A fim de evitar este tratamento descompassado, o legislador fez inserir o art.92, inciso I, no Código Penal em 1996, de forma que o parlamentar que praticasse as condutas por ele elencadas como mais graves, deveria perder seu mandato eletivo por efeito secundário da sentença penal transita em julgado. Portanto, as condutas criminais brandas, que não se enquadram na previsão do art.92, inciso I, merecem ser exceção à regra geral do art.15, III, CRFB/88, não sofrendo a suspensão dos direitos políticos de forma automática, assim, devem sofrer a aplicação do art.55, inciso VI e §2º, da CRFB/88, de forma que apenas a Casa Legislativa poderá decidir pela suspensão do direito político e pela perda do mandato do parlamentar.

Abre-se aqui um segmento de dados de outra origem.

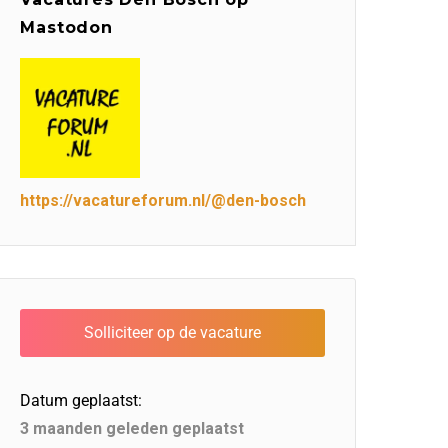
Mastodon
https://vacatureforum.nl/@den-bosch
Datum geplaatst:
3 maanden geleden geplaatst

Porém, quando a conduta praticada se enquadra no art.91, inciso I, Código Penal, a exceção não mais se justifica, de forma que deverá ser aplicada a regra do art.15, inciso III, fazendo incidir o art.55, IV e §3º, da CRFB/88, para que haja a suspensão imediata dos direitos políticos e a perda automática do mandato.

Dessa forma, faz-se uma interpretação conciliatória das normas constitucionais e infraconstitucionais, buscando o que o legislador quis assegurar com a edição das mesmas.

Defende-se, desse modo, uma limitação lógica à atuação do parlamentar no exercício de seu mandato através de uma aplicação combinada dos art.92, inciso I, art.15, inciso III e art.55, IV e §3º, da CRFB/88 para fundamentar a viabilidade jurídico-normativa de extinção do mandato parlamentar em decorrência do trânsito em julgado de condenação criminal independentemente de qualquer decisão do Congresso Nacional.

De acordo com Luíz Flávio Gomes (2012, online):

O conflito aparente de normas, neste caso, resolve-se pela racionalidade exegética da regra-exceção. De outro lado, não se está interpretando a Constituição (artigo 55, VI) conforme a lei ordinária. Não. Estamos buscando a conciliação entre três dispositivos constitucionais: artigo 55, VI, artigo 55, IV e artigo 15, III, que dão vida para a previsão normativa do artigo 92, I, do Código Penal — que, portanto, não é inconstitucional.

Não seria correto uma decisão do Poder Judiciário ficar sujeita a aval do Poder Legislativo, visto que violaria flagrantemente a separação dos poderes. Logo, é imperioso que se reconheça a perda automática do mandato parlamentar em decorrência de condenação criminal transitada em julgado em crimes de maior reprovabilidade, como os elencados no art. 92 do CP, como a solução que melhor aplica as normas jurídicas relacionadas ao tema, atendendo aos motivos que levaram ao legislador a inserir tais regras em nosso ordenamento jurídico, além de melhor expressar os valores morais e éticos tão almejados pela sociedade brasileira.

A melhor interpretação a ser adotada pelo poder judiciário é aquela que respeite a independência dos poderes que compõem o Estado Brasileiro e que não corrobore com a impunidade e a corrupção.